(Records drawn from a dataset)
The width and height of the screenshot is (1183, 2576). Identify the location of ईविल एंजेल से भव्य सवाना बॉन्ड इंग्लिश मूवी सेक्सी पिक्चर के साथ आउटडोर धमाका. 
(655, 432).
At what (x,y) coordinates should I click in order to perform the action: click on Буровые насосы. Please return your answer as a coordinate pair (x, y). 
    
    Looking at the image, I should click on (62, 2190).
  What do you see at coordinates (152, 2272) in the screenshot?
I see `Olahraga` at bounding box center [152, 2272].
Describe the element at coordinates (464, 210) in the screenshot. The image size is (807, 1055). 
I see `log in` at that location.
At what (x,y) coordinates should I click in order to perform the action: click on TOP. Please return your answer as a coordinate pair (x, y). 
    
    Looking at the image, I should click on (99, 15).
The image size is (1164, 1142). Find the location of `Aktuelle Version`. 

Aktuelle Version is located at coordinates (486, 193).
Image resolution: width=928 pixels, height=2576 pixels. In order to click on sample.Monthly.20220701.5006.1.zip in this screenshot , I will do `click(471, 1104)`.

- **What is being asked**:
Please return all of the records exactly.

- **Answer space**:
The width and height of the screenshot is (1183, 2576). Identify the location of ईविल एंजेल से भव्य सवाना बॉन्ड इंग्लिश मूवी सेक्सी पिक्चर के साथ आउटडोर धमाका. 
(655, 432).
At what (x,y) coordinates should I click in order to perform the action: click on Буровые насосы. Please return your answer as a coordinate pair (x, y). 
    
    Looking at the image, I should click on (62, 2190).
  What do you see at coordinates (152, 2272) in the screenshot?
I see `Olahraga` at bounding box center [152, 2272].
Describe the element at coordinates (464, 210) in the screenshot. The image size is (807, 1055). 
I see `log in` at that location.
At what (x,y) coordinates should I click in order to perform the action: click on TOP. Please return your answer as a coordinate pair (x, y). 
    
    Looking at the image, I should click on (99, 15).
The image size is (1164, 1142). Find the location of `Aktuelle Version`. 

Aktuelle Version is located at coordinates (486, 193).
Image resolution: width=928 pixels, height=2576 pixels. In order to click on sample.Monthly.20220701.5006.1.zip in this screenshot , I will do `click(471, 1104)`.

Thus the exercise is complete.